Automatic side-by-side (AutoSxS) is a model-assisted evaluation tool that helps you compare two large language models (LLMs) side by side. As part of AutoSxS's preview release, we only support comparing models for summarization and question answering tasks. We will support more tasks and customization in the future.

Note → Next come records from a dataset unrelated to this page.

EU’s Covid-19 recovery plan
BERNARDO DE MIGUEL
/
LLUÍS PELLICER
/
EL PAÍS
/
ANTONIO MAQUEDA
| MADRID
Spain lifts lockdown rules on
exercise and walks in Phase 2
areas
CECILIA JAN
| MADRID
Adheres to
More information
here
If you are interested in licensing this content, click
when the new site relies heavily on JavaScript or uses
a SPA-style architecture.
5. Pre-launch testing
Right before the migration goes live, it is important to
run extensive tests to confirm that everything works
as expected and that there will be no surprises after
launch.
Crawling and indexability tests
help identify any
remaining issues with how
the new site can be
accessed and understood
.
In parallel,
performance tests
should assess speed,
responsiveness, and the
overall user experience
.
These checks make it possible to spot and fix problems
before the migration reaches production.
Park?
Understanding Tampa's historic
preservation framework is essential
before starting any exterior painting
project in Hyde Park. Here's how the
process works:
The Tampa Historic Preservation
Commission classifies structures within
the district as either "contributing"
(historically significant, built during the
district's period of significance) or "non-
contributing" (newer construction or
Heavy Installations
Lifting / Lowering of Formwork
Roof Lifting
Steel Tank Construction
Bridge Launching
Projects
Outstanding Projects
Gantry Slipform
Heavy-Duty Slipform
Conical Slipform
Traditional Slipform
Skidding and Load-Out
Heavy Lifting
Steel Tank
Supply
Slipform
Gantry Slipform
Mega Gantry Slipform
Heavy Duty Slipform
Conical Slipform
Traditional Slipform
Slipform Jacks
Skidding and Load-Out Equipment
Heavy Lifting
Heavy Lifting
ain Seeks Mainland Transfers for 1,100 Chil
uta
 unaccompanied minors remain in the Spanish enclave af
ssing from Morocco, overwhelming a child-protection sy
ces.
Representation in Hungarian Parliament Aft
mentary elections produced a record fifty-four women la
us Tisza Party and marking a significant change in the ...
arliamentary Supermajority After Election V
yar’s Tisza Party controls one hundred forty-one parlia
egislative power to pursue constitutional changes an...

Learn more about [Vertex AI AutoSxS Model Evaluation](https://cloud.google.com/vertex-ai/docs/generative-ai/models/side-by-side-eval#autosxs).

### Objective

In this tutorial, you learn how to use `Vertex AI Pipelines` and `google_cloud_pipeline_components` to check autorater alignment using human-preference data:

This tutorial uses the following Google Cloud ML services and resources:

- Cloud Storage
- Vertex AI PaLM API
- Vertex AI Pipelines
- Vertex AI Batch Prediction


The steps performed include:
- Create a evaluation dataset with predictions and human preference data.
- Preprocess the data locally and save it in Cloud Storage.
- Create and run a Vertex AI AutoSxS Pipeline that generates the judgments and a set of AutoSxS metrics using the generated judgments.
- Print the judgments and AutoSxS metrics.
- Clean up the resources created in this notebook.

### Costs

This tutorial uses billable components of Google Cloud:

* Vertex AI
* Cloud Storage

Learn about [Vertex AI pricing](https://cloud.google.com/vertex-ai/pricing),
and [Cloud Storage pricing](https://cloud.google.com/storage/pricing),
and use the [Pricing Calculator](https://cloud.google.com/products/calculator/)
to generate a cost estimate based on your projected usage.

## Installation

Install the following packages required to execute this notebook.

In [1]:
! pip3 install --upgrade --force-reinstall \
    google-cloud-aiplatform \
    google-cloud-pipeline-components==2.10.0 \
    gcsfs

### Colab only: Uncomment the following cell to restart the kernel.

In [None]:
# import IPython

# app = IPython.Application.instance()
# app.kernel.do_shutdown(True)

## Before you begin

### Set up your Google Cloud project

**The following steps are required, regardless of your notebook environment.**

1. [Select or create a Google Cloud project](https://console.cloud.google.com/cloud-resource-manager). When you first create an account, you get a $300 free credit towards your compute/storage costs.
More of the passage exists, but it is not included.